With tentpoles driving overseas moviegoing, Hollywood’s major studios saw 2006 foreign grosses rebound smartly by 9% and set a new record of $8.6 billion, reports Variety.
Final figures gave the five distributors (Disney’s BVI, Fox, Sony, Warner Bros. and UIP, which handles Paramount, Universal and DreamWorks) an edge over the record $8.5 billion in 2004.
Fox led with $2 billion, followed by UIP with $1.84 billion, BVI with $1.8 billion, Sony with $1.63 billion and Warner with $1.3 billion.
The breakdown for UIP, which has been mostly transformed into separate foreign distribution operations for Paramount and Universal, consisted of $940 million for Universal, $537 million for Paramount, $342 million for DreamWorks and $33 million from acquisitions.
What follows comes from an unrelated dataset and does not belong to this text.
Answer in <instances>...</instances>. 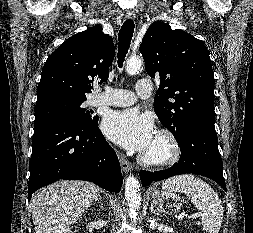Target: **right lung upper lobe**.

Tentpoles were the key to foreign success in 2006 as a quintet of films — BVI’s Pirates of the Caribbean: Dead Man’s Chest, Sony’s The Da Vinci Code and Casino Royale, Fox’s Ice Age: The Meltdown and UIP’s Mission: Impossible III — all cleared the quarter billion-dollar mark in overseas grosses. And they accounted for better than 26% of the total for the five majors.
And underlining the increasing prominence of foreign markets, the year also saw the second- and third-biggest films — The Da Vinci Code and Ice Age: The Meltdown — take in more than 70% of their worldwide grosses outside the United States. Most tentpoles tend to take in about 50% to 65% of their worldwide grosses overseas, but with Casino Royale opening this weekend in Italy, the James Bond pic will likely join that small group of U.S. studio films.